▶ _Page-level text extractions_:
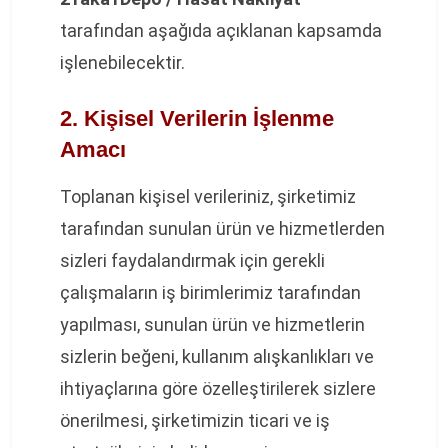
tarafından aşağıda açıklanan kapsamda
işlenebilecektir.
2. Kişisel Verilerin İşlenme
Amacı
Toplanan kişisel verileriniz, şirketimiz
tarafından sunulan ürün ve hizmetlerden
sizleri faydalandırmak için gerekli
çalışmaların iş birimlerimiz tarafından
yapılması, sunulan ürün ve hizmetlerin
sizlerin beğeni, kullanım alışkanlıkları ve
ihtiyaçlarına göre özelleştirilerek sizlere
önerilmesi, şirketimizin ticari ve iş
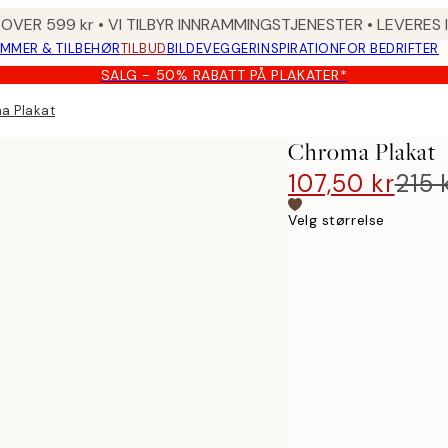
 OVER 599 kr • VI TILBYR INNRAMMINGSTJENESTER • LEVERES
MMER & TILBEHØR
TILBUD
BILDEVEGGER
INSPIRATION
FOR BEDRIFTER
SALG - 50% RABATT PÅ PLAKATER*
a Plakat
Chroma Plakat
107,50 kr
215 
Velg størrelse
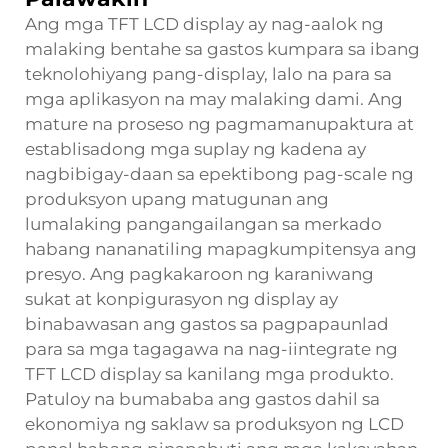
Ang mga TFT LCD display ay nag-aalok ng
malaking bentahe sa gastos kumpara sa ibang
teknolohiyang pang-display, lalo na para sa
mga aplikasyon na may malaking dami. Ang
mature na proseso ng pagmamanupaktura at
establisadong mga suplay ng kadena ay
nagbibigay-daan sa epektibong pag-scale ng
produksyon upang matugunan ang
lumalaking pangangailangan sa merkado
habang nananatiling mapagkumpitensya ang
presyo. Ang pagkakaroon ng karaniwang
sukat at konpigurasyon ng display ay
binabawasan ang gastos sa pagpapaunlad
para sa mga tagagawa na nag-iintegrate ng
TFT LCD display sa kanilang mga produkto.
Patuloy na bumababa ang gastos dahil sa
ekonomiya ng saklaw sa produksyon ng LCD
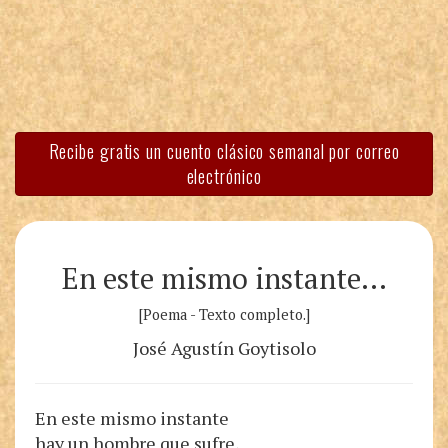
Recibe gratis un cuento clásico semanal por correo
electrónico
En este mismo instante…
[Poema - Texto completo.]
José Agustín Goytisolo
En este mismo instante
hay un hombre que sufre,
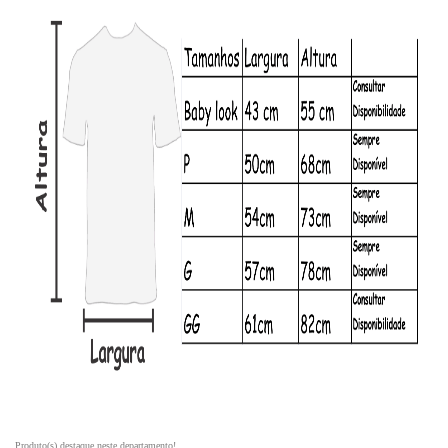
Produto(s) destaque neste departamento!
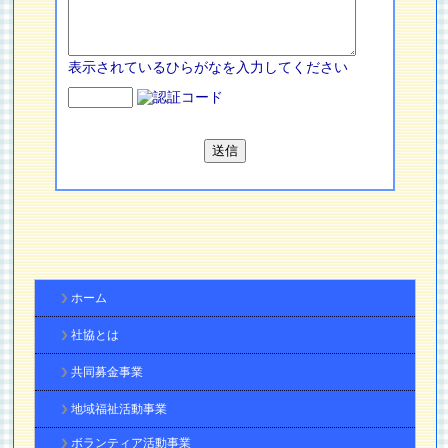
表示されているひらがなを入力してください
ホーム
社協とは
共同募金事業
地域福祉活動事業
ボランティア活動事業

▶ _WORK TASK_: Write out, word for word, the lines from the first line of the entries through the one containing "çalışmaların iş birimlerimiz tarafından", both included. Leave out the pictures.

▶ _WRITTEN SOLUTION_:
tarafından aşağıda açıklanan kapsamda
işlenebilecektir.
2. Kişisel Verilerin İşlenme
Amacı
Toplanan kişisel verileriniz, şirketimiz
tarafından sunulan ürün ve hizmetlerden
sizleri faydalandırmak için gerekli
çalışmaların iş birimlerimiz tarafından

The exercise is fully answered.